▶ _What you will do_
An exact transcription of all the records below is required, without any images.

▶ _Supplied entries_
+-------+

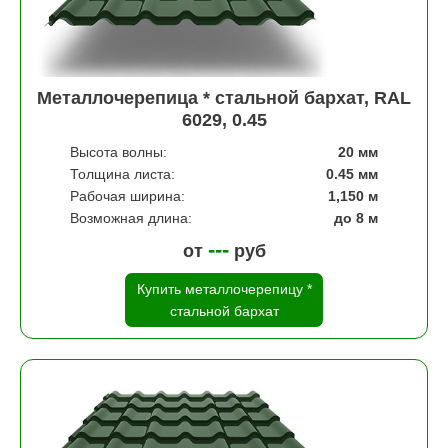
Металлочерепица * стальной бархат, RAL
6029, 0.45
Высота волны:
20 мм
Толщина листа:
0.45 мм
Рабочая ширина:
1,150 м
Возможная длина:
до 8 м
---
от
руб
Купить металлочерепицу *
стальной бархат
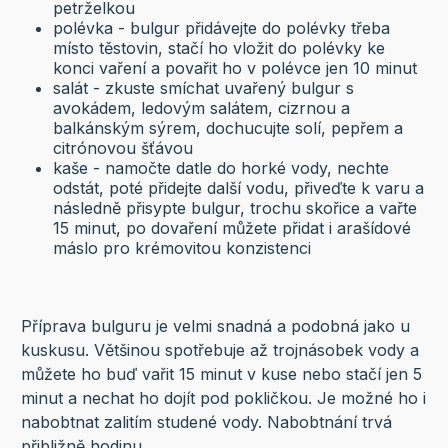
petrželkou
polévka - bulgur přidávejte do polévky třeba
místo těstovin, stačí ho vložit do polévky ke
konci vaření a povařit ho v polévce jen 10 minut
salát - zkuste smíchat uvařený bulgur s
avokádem, ledovým salátem, cizrnou a
balkánským sýrem, dochucujte solí, pepřem a
citrónovou šťávou
kaše - namočte datle do horké vody, nechte
odstát, poté přidejte další vodu, přiveďte k varu a
následně přisypte bulgur, trochu skořice a vařte
15 minut, po dovaření můžete přidat i arašídové
máslo pro krémovitou konzistenci
Příprava bulguru je velmi snadná a podobná jako u
kuskusu. Většinou spotřebuje až trojnásobek vody a
můžete ho buď vařit 15 minut v kuse nebo stačí jen 5
minut a nechat ho dojít pod pokličkou. Je možné ho i
nabobtnat zalitím studené vody. Nabobtnání trvá
přibližně hodinu.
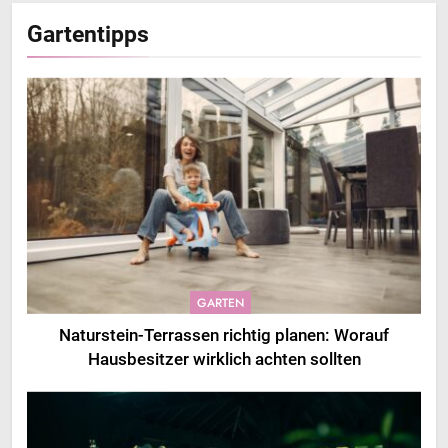
Gartentipps
GARTEN
Naturstein-Terrassen richtig planen: Worauf
Hausbesitzer wirklich achten sollten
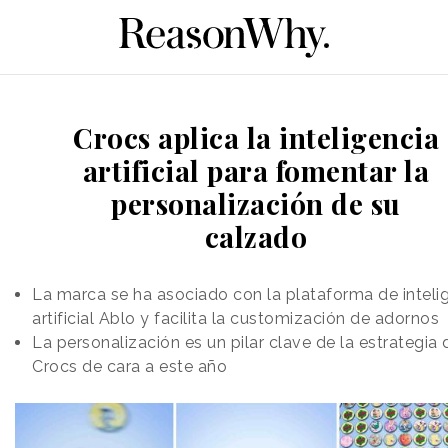
Crocs aplica la inteligencia
artificial para fomentar la
personalización de su
calzado
La marca se ha asociado con la plataforma de inteli
artificial Ablo y facilita la customización de adornos
La personalización es un pilar clave de la estrategia 
Crocs de cara a este año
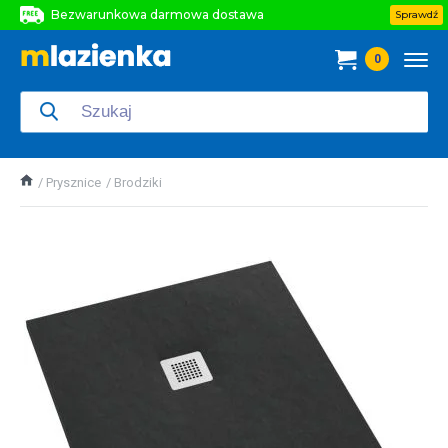
Bezwarunkowa darmowa dostawa
Sprawdź
Bezwarunkowa darmowa dostawa
0
Bezwarunkowa darmowa dostawa
Prysznice
Brodziki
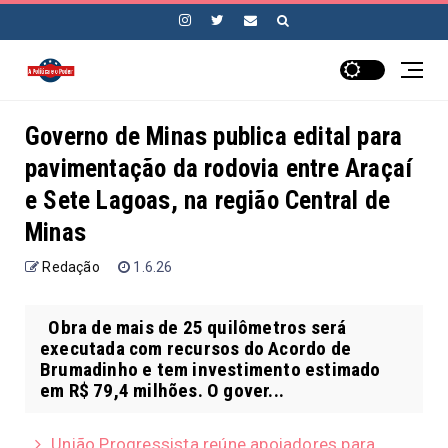
Governo de Minas publica edital para
pavimentação da rodovia entre Araçaí
e Sete Lagoas, na região Central de
Minas
Redação
1.6.26
Obra de mais de 25 quilômetros será
executada com recursos do Acordo de
Brumadinho e tem investimento estimado
em R$ 79,4 milhões. O gover...
União Progressista reúne apoiadores para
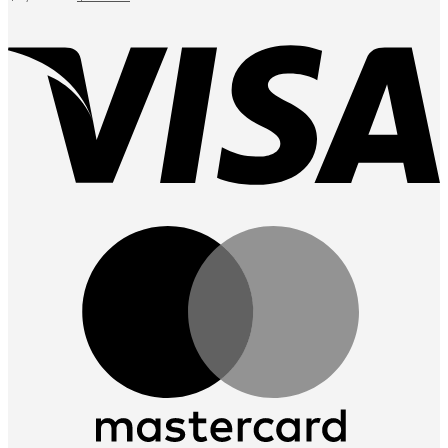
price
price
chosen
was:
is:
on
฿1,290.00.
฿490.00.
the
product
page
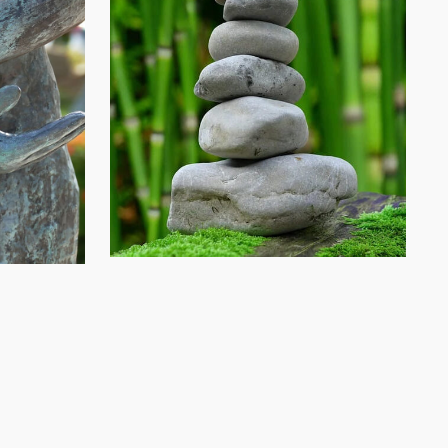
La vie en moi et ses
entraves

+-------+

▶ _Output_
Металлочерепица * стальной бархат, RAL
6029, 0.45
Высота волны:
20 мм
Толщина листа:
0.45 мм
Рабочая ширина:
1,150 м
Возможная длина:
до 8 м
---
от
руб
Купить металлочерепицу *
стальной бархат
petrželkou
polévka - bulgur přidávejte do polévky třeba
místo těstovin, stačí ho vložit do polévky ke
konci vaření a povařit ho v polévce jen 10 minut
salát - zkuste smíchat uvařený bulgur s
avokádem, ledovým salátem, cizrnou a
balkánským sýrem, dochucujte solí, pepřem a
citrónovou šťávou
kaše - namočte datle do horké vody, nechte
odstát, poté přidejte další vodu, přiveďte k varu a
následně přisypte bulgur, trochu skořice a vařte
15 minut, po dovaření můžete přidat i arašídové
máslo pro krémovitou konzistenci
Příprava bulguru je velmi snadná a podobná jako u
kuskusu. Většinou spotřebuje až trojnásobek vody a
můžete ho buď vařit 15 minut v kuse nebo stačí jen 5
minut a nechat ho dojít pod pokličkou. Je možné ho i
nabobtnat zalitím studené vody. Nabobtnání trvá
přibližně hodinu.
Gartentipps
GARTEN
Naturstein-Terrassen richtig planen: Worauf
Hausbesitzer wirklich achten sollten
Crocs aplica la inteligencia
artificial para fomentar la
personalización de su
calzado
La marca se ha asociado con la plataforma de inteli
artificial Ablo y facilita la customización de adornos
La personalización es un pilar clave de la estrategia 
Crocs de cara a este año
Bezwarunkowa darmowa dostawa
Sprawdź
Bezwarunkowa darmowa dostawa
0
Bezwarunkowa darmowa dostawa
Prysznice
Brodziki
Governo de Minas publica edital para
pavimentação da rodovia entre Araçaí
e Sete Lagoas, na região Central de
Minas
Redação
1.6.26
Obra de mais de 25 quilômetros será
executada com recursos do Acordo de
Brumadinho e tem investimento estimado
em R$ 79,4 milhões. O gover...
União Progressista reúne apoiadores para
price
price
chosen
was:
is:
on
฿1,290.00.
฿490.00.
the
product
page
La vie en moi et ses
entraves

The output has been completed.